The evolution of the placenta

An interesting hypothesis postulates that the placenta was shaped by mammalian co-evolution with mutualistic, symbiotic viruses.

Placentalia

Animals can be viviparous (bearing live young inside the parents) or oviparous (storing young inside eggs). Mammals in the group placentalia have evolved to have a placenta. The placenta is a temporary organ, which provides new capabilities to assist viviparity. It facilitates the exchange of gas, nutrients, and waste between the foetus and the mother.

The placenta arises from the blastocyst. This develops into an embryoblast (which becomes the embyro) and a trophoblast. The trophoblast burrows into the blood supply in the uterine wall of the mother, and it develops into the placenta.
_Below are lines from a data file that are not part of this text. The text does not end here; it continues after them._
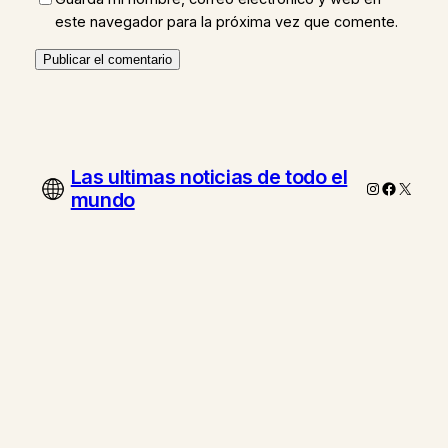
este navegador para la próxima vez que comente.
Las ultimas noticias de todo el
Instagram
Faceboo
X
mundo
Placental viviparous species, such as humans, gained unique advantages compared to oviparous species and even other viviparous species. This allowed them to evolve down new avenues, to behave differently, and to exploit new ecological niches.

Viruses

The placenta is a relatively immune-privileged zone, making it ideal for viral replication, survival and proliferation. It is also a potential bridge for viruses to pass from parent to offspring.
The placenta confers competitive advantages to the placentalial host.
Therefore the placenta could support the continued existence of both parties.
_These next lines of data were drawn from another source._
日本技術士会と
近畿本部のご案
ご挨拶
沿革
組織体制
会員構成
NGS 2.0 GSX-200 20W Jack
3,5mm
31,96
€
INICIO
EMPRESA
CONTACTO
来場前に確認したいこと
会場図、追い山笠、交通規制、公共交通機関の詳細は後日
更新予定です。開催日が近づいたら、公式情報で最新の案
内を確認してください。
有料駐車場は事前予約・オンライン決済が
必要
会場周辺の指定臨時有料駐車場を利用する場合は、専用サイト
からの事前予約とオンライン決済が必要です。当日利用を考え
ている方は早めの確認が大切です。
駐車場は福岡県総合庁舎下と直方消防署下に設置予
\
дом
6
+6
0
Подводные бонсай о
Viruses are strongly mutagenic, with strong genetic engineering capabilities. Many years of research have confirmed that retroviruses can infect germline DNA, to produce offspring with a genome containing a new endogenous retrovirus element. 5–8% of the human genome is believed to be composed of endogenous retroviruses.

The genes necessary for placental generation and development may have been implanted by viruses into the genome of placentalia animals.  Such a process would have occured gradually over the course of countless generations, with continous selection pressure and mutagenesis caused by the symbiotic viruses.

Trial and error 

There are four possible outcomes to a de novo mutation.

1. A host is born with a new mutation in their genome. Their genome produces a functional placenta. The host is able to reproduce successfully and passes the functional genotype on to future generations. 
2. A host is born with a new mutation in their genome. Their genome produces a dysfunctional placenta. The host is unable to reproduce successfully, and fails to pass the faulty genotype onto future generations.
3. A host is born with a new mutation in their genome. Their genome produces a functional placenta with a small advantageous variation. This variation could be a loss of a redundant feature, or a gain of a beneficial feature. As this genotype has an advantage compared to their peers in the gene pool, they would be more likely to reproduce successfully. This is a competitive advantage. Over many generations, their offspring will have a higher rate of survival and successful reproduction. The prevalence of the new genotype will expand and become the majority in the gene pool. 
4. A host is born with a new mutation in their genome. Their genome produces a functional placenta with a small disadvantageous variation. This variation could be a loss of a beneficial feature, or a gain of a redundant feature. As this genotype has a disadvantage compared to their peers in the gene pool, they would be less likely to reproduce successfully. This is a competitive disadvantage. Over many generations, their offspring will have a lower rate of survival and successful reproduction. The prevalence of the new genotype will remain low in the gene pool. Eventually it may cease to exist. 

You can see how over time, the placenta could develop rapidly from nothing, to become a complex and useful organ.

 

Strength in mutualism

Why didn't the virus evolve to harm the hosts? Why didn't the host kill the viruses like it normally would? Consider the three potential outcomes here:

1. The viruses caused harm to the host, so the host and viruses died out.
2. The host caused harm to the viruses, or failed to transmit them to offspring, so the viruses died out. The host lost the advantage of the symbiosis and they lost the evolutionary arms race.
3. The viruses supported the hosts, so they were replicated and continued to exist. The host nurtured the viruses, so they kept a useful tool and won the evolutionary race.

 

Remember the microbiota

If you needed further convincing of this co-evolution, consider the mutualistic relationship between humans and other organisms. The human gut contains so many bacteria that the ratio of bacterial cells to human cells is estimated to be 1:1, or even 10:1. These bacteria have been extensively proven to be a blend of harmless commensals and useful mutualists. Humans and gut microbiota have co-evolved so intimately, that there is a proven two-way interaction between the microbiome and various human systems. Mood, metabolism and immunity are examples of such systems.

 

Nice hypothesis, but where is the proof? Read more:

• virology.ws: Retroviruses turned egg-layers into live-bearers
• discovermagazine.com: Mammals Made By Viruses
• pbs.org: The Viruses That Made Us Human
• journals.plos.org: The placenta goes viral: Retroviruses control gene expression in pregnancy
• sciencedirect.com: Retroviruses and the Placenta

I first wrote an essay about this hypothesis in 2014. I am pleased to see that by 2019, researchers have built a mountain of evidence to support this hypothesis. I'm also sad that the field has advanced so much, whilst I still haven't finished medical school.